Report every line below that has the string "tahun" in it.

Collected data entries:
--------------------------------

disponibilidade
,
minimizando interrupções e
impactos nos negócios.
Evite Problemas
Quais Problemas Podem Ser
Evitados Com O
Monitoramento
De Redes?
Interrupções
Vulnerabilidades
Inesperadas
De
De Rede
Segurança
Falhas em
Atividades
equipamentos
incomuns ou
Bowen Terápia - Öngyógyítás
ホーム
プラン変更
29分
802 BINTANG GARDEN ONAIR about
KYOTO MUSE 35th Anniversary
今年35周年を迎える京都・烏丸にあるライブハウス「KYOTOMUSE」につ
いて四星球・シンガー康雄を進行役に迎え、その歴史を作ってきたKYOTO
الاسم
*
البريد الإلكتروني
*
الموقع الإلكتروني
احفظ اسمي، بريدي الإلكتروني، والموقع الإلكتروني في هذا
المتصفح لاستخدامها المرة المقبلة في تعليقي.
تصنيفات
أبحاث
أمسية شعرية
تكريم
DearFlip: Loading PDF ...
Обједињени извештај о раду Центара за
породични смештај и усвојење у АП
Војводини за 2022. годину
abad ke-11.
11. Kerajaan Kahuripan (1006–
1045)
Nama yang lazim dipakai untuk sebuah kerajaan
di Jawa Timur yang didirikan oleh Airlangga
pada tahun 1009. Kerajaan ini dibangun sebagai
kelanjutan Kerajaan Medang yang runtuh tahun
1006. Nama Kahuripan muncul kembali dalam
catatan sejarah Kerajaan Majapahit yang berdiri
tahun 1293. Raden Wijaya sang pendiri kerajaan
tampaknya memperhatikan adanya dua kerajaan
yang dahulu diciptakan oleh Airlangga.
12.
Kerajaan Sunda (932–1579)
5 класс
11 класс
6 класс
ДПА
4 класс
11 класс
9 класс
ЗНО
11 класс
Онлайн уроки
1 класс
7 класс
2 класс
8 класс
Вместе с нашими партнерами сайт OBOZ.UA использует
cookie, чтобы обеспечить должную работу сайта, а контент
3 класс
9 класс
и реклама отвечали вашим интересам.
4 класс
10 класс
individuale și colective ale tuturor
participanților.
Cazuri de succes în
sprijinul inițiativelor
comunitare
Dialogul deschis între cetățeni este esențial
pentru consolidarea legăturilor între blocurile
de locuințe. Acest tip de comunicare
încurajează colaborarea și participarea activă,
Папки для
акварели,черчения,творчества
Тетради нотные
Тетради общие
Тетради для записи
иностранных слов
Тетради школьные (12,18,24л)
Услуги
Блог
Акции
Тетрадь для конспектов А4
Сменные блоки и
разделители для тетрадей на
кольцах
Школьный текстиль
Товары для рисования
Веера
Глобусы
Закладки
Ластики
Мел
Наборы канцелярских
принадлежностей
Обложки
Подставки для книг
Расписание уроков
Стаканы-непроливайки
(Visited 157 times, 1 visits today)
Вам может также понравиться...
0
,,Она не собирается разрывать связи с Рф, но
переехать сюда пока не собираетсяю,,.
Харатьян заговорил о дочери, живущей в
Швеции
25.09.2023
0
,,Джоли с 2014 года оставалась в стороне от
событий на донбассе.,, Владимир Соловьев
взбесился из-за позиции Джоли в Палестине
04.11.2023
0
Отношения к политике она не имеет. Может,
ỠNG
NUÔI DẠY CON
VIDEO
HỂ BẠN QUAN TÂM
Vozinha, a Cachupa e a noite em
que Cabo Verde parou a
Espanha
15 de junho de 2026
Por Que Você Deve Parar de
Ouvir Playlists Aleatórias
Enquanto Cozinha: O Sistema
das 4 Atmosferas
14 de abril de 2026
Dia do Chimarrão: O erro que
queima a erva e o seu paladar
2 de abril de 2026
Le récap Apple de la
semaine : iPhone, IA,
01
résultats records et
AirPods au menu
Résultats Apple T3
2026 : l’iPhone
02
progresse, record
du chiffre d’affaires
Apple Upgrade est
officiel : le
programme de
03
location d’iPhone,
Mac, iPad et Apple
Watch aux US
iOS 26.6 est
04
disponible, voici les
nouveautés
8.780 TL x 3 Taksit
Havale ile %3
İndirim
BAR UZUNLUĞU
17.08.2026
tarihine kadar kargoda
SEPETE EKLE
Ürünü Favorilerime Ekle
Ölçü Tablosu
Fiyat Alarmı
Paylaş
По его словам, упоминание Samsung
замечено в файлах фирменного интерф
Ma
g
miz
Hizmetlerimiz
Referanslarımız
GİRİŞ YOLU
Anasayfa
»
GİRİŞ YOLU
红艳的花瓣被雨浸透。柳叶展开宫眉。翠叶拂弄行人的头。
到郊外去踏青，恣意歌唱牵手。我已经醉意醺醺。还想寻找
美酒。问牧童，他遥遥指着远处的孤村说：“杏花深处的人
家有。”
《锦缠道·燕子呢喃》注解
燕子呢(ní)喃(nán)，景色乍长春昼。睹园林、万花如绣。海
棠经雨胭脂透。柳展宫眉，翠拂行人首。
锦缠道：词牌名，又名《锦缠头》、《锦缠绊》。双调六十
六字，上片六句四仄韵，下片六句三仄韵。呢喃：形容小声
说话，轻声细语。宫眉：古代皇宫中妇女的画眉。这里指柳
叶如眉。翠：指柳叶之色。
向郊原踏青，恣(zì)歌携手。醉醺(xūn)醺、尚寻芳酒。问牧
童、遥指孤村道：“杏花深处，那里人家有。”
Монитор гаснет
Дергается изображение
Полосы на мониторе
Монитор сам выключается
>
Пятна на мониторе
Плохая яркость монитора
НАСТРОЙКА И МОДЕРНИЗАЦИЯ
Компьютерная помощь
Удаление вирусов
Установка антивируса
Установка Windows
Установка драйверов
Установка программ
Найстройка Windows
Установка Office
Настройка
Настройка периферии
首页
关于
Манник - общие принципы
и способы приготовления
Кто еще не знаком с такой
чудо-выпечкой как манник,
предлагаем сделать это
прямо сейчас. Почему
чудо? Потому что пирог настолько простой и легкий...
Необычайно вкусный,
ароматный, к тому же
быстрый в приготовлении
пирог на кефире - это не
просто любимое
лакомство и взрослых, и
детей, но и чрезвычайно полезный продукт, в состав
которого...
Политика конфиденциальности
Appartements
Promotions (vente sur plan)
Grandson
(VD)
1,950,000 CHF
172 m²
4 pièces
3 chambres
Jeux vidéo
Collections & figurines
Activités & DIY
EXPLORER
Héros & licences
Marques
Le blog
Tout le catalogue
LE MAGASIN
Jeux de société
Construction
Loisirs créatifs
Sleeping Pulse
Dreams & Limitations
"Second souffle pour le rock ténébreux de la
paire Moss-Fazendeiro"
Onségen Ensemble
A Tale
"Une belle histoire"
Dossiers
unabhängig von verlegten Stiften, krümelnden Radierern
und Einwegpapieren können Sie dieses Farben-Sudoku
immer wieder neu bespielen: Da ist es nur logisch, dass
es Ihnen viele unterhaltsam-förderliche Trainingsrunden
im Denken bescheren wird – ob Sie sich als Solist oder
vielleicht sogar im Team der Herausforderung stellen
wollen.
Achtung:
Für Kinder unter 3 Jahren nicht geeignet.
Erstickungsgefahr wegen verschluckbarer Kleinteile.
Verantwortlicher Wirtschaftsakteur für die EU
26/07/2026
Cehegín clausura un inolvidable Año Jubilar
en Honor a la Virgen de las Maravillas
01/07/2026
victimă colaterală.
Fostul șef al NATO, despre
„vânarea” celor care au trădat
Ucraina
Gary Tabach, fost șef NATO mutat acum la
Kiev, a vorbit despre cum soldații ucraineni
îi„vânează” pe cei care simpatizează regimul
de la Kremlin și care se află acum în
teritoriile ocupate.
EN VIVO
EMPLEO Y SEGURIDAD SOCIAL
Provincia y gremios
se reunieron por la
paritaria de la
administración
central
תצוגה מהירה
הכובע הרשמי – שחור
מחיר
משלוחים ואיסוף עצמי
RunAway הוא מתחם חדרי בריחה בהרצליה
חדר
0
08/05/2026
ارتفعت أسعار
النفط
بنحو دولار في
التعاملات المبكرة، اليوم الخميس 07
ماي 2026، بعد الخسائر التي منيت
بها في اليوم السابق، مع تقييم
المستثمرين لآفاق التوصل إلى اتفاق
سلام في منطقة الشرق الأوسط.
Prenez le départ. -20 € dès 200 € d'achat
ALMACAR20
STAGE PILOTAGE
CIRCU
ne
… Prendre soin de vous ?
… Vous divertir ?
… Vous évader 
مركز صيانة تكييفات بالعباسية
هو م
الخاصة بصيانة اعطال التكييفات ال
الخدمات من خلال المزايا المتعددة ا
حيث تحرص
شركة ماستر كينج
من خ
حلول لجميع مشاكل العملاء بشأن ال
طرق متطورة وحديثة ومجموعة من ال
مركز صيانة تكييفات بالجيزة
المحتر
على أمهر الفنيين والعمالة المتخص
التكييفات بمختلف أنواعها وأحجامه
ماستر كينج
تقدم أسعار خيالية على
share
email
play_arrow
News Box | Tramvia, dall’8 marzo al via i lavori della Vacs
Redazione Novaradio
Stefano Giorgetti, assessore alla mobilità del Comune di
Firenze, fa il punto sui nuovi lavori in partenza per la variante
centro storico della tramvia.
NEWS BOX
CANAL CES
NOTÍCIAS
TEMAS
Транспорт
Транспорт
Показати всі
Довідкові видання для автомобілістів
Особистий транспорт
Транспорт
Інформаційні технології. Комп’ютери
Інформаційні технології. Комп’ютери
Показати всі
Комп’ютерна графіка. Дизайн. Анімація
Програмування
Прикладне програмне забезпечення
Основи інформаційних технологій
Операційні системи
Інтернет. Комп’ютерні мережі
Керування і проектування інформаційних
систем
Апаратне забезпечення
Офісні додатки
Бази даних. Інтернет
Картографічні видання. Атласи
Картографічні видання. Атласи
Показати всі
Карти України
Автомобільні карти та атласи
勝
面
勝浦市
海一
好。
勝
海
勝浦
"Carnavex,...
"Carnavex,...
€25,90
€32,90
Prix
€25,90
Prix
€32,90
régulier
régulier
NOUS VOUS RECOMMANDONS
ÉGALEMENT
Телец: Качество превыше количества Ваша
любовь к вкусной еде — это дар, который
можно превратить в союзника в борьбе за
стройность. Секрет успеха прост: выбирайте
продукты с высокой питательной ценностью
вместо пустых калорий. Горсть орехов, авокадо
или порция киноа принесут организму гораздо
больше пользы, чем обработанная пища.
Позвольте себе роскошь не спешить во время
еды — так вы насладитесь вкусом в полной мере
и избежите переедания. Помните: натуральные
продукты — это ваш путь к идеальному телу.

--------------------------------

Answer:
pada tahun 1009. Kerajaan ini dibangun sebagai
kelanjutan Kerajaan Medang yang runtuh tahun
tahun 1293. Raden Wijaya sang pendiri kerajaan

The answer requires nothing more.